• _Exercise_
Output a character-exact copy of the data, images removed.

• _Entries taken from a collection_
- - -

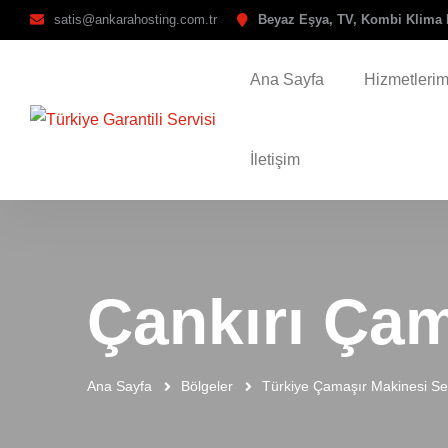
satis@ankarahosting.com.tr
Beyaz Eşya, TV, Kombi Klima 
Ana Sayfa
Hizmetlerim
İletişim
Çankırı Çam
Ana Sayfa
Bölgeler
Türkiye Çamaşır Makinesi Ser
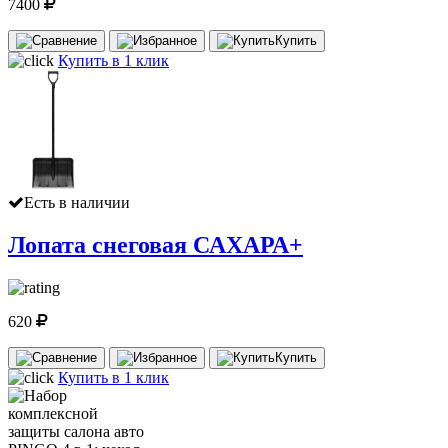
7400
Купить
Купить в 1 клик
Есть в наличии
Лопата снеговая САХАРА+
620
Купить
Купить в 1 клик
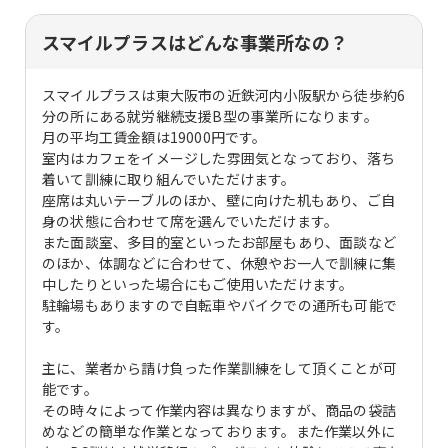
スマイルプラスはどんな事業所なの？
スマイルプラスは東大阪市の近鉄河内小阪駅から徒歩約6
分の所にある就労継続支援B型の事業所になります。
月の平均工賃金額は19000円です。
室内はカフェをイメージした雰囲気となっており、落ち
着いて訓練に取り組んでいただけます。
座席は丸いテーブルのほか、壁に向けた机もあり、ご自
身の状態に合わせて席を選んでいただけます。
また面談室、多目的室といったお部屋もあり、面談など
のほか、体調などに合わせて、休憩やお一人で訓練に集
中したりといった場合にもご使用いただけます。
駐輪場もありますので自転車やバイクでの通所も可能で
す。
主に、業者から請け負った作業訓練をして頂くことが可
能です。
その時々によって作業内容は異なりますが、商品の袋詰
めなどの簡単な作業となっております。また作業以外に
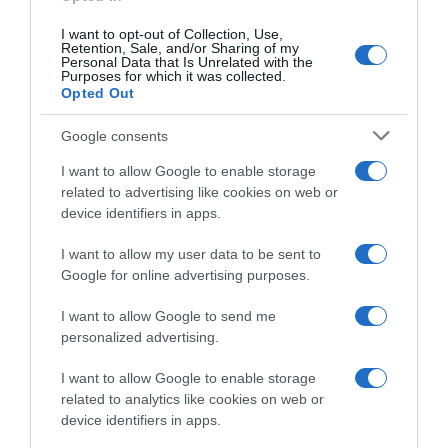
Στη δημοσιότητα η ΚΥΑ για την αύξηση των
I want to opt-out of Collection, Use,
κύριων συντάξεων κατά 3% από 1/1/2024
Retention, Sale, and/or Sharing of my
Personal Data that Is Unrelated with the
Purposes for which it was collected.
Σύμφωνα με την ΚΥΑ, το συνολικό ποσό όλων των
Opted Out
κύριων συντάξεων του e-ΕΦΚΑ με έναρξη καταβολής
έως και την 31η Δεκεμβρίου 2023 αυξάνεται από την
Google consents
1.1.2024 κατά 3%.
I want to allow Google to enable storage
08.12.2023 - 18:26
related to advertising like cookies on web or
device identifiers in apps.
I want to allow my user data to be sent to
Google for online advertising purposes.
I want to allow Google to send me
personalized advertising.
I want to allow Google to enable storage
related to analytics like cookies on web or
device identifiers in apps.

- - -

• _Response box_
satis@ankarahosting.com.tr
Beyaz Eşya, TV, Kombi Klima 
Ana Sayfa
Hizmetlerim
İletişim
Çankırı Çam
Ana Sayfa
Bölgeler
Türkiye Çamaşır Makinesi Ser
7400
Купить
Купить в 1 клик
Есть в наличии
Лопата снеговая САХАРА+
620
Купить
Купить в 1 клик
スマイルプラスはどんな事業所なの？
スマイルプラスは東大阪市の近鉄河内小阪駅から徒歩約6
分の所にある就労継続支援B型の事業所になります。
月の平均工賃金額は19000円です。
室内はカフェをイメージした雰囲気となっており、落ち
着いて訓練に取り組んでいただけます。
座席は丸いテーブルのほか、壁に向けた机もあり、ご自
身の状態に合わせて席を選んでいただけます。
また面談室、多目的室といったお部屋もあり、面談など
のほか、体調などに合わせて、休憩やお一人で訓練に集
中したりといった場合にもご使用いただけます。
駐輪場もありますので自転車やバイクでの通所も可能で
す。
主に、業者から請け負った作業訓練をして頂くことが可
能です。
その時々によって作業内容は異なりますが、商品の袋詰
めなどの簡単な作業となっております。また作業以外に
Στη δημοσιότητα η ΚΥΑ για την αύξηση των
I want to opt-out of Collection, Use,
κύριων συντάξεων κατά 3% από 1/1/2024
Retention, Sale, and/or Sharing of my
Personal Data that Is Unrelated with the
Purposes for which it was collected.
Σύμφωνα με την ΚΥΑ, το συνολικό ποσό όλων των
Opted Out
κύριων συντάξεων του e-ΕΦΚΑ με έναρξη καταβολής
έως και την 31η Δεκεμβρίου 2023 αυξάνεται από την
Google consents
1.1.2024 κατά 3%.
I want to allow Google to enable storage
08.12.2023 - 18:26
related to advertising like cookies on web or
device identifiers in apps.
I want to allow my user data to be sent to
Google for online advertising purposes.
I want to allow Google to send me
personalized advertising.
I want to allow Google to enable storage
related to analytics like cookies on web or
device identifiers in apps.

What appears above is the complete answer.